### ABOUT THIS EXERCISE:
Below are records; copy every line among them that contains the word "โรงเร".

(Page-level text extractions)
-- -- --

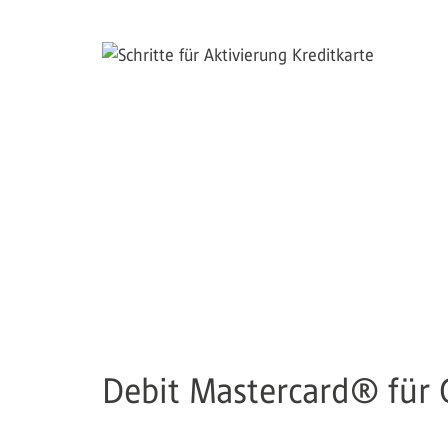
Debit Mastercard® für 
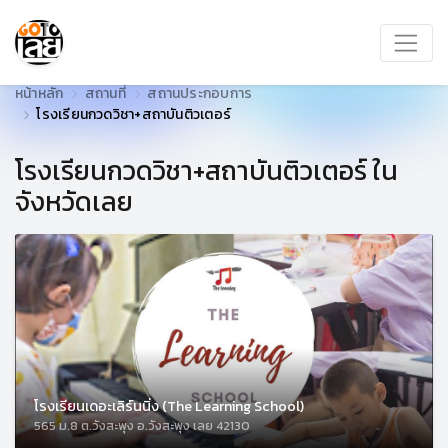
หน้าหลัก
สถานที่
สถานประกอบการ
โรงเรียนกวดวิชา+สถาบันติวเตอร์
โรงเรียนกวดวิชา+สถาบันติวเตอร์ ใน
จังหวัดเลย
โรงเรียนเดอะเลิร์นนิ่ง (The Learning School)
565 ม.8 ต.วังสะพุง อ.วังสะพุง เลย 42130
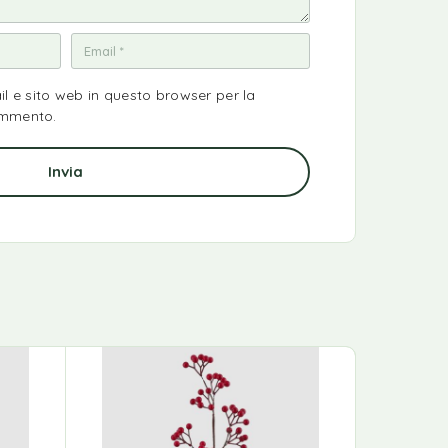
il e sito web in questo browser per la
ommento.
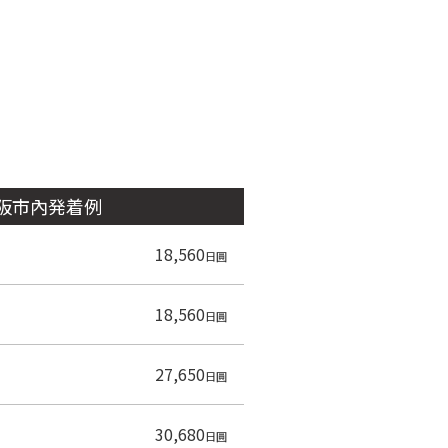
阪市內発着例
18,560
日圓
18,560
日圓
27,650
日圓
30,680
日圓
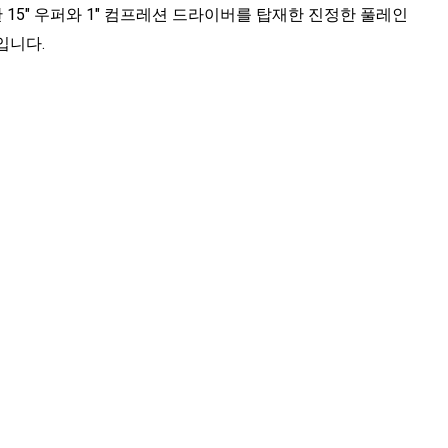
15" 우퍼와 1" 컴프레션 드라이버를 탑재한 진정한 풀레인
입니다.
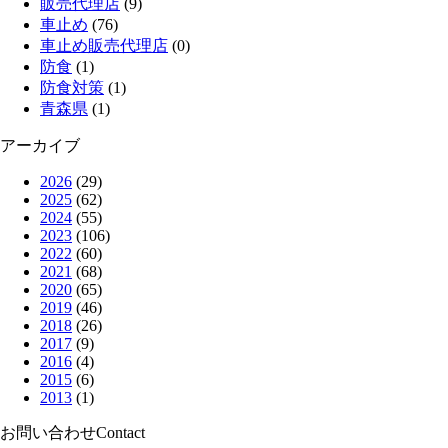
販売代理店
(9)
車止め
(76)
車止め販売代理店
(0)
防食
(1)
防食対策
(1)
青森県
(1)
アーカイブ
2026
(29)
2025
(62)
2024
(55)
2023
(106)
2022
(60)
2021
(68)
2020
(65)
2019
(46)
2018
(26)
2017
(9)
2016
(4)
2015
(6)
2013
(1)
お問い合わせ
Contact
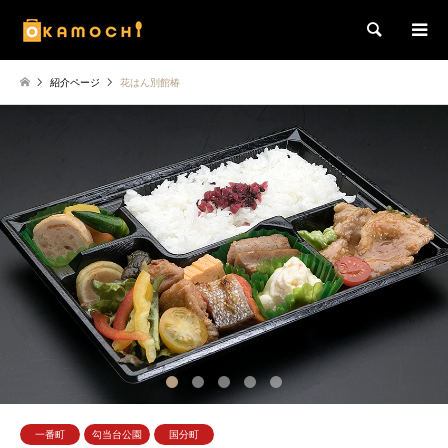
検索
紹介ページ
花はん別館椿
2
3
4
5
一番町
勾当台公園
国分町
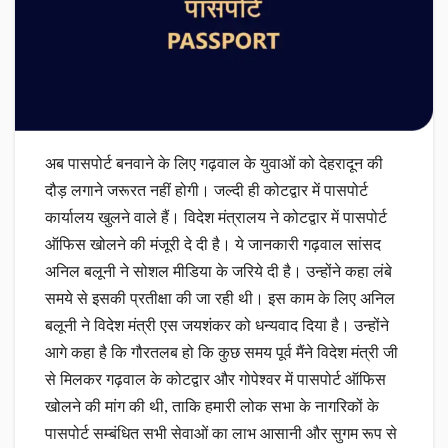
अब पासपोर्ट बनवाने के लिए गढ़वाल के युवाओं को देहरादून की
दौड़ लगाने जरूरत नहीं होगी। जल्‍दी ही कोटद्वार में पासपोर्ट
कार्यालय खुलने वाले हैं। विदेश मंत्रालय ने कोटद्वार में पासपोर्ट
ऑफिस खोलने की मंजूरी दे दी है। ये जानकारी गढ़वाल सांसद
अनिल बलूनी ने सोशल मीडिया के जरिये दी है। उन्होंने कहा लंबे
समये से इसकी प्रतीक्षा की जा रही थी। इस काम के लिए अनिल
बलूनी ने विदेश मंत्री एस जयशंकर को धन्यवाद दिया है। उन्होंने
आगे कहा है कि गौरतलब हो कि कुछ समय पूर्व मैंने विदेश मंत्री जी
से मिलकर गढ़वाल के कोटद्वार और गोपेश्वर में पासपोर्ट ऑफिस
खोलने की मांग की थी, ताकि हमारी लोक सभा के नागरिकों के
पासपोर्ट सम्बंधित सभी सेवाओं का लाभ आसानी और सुगम रूप से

-- -- --

### ANSWER TO THE PROBLEM:
โรงเรียนกวดวิชา+สถาบันติวเตอร์
โรงเรียนกวดวิชา+สถาบันติวเตอร์ ใน
โรงเรียนเดอะเลิร์นนิ่ง (The Learning School)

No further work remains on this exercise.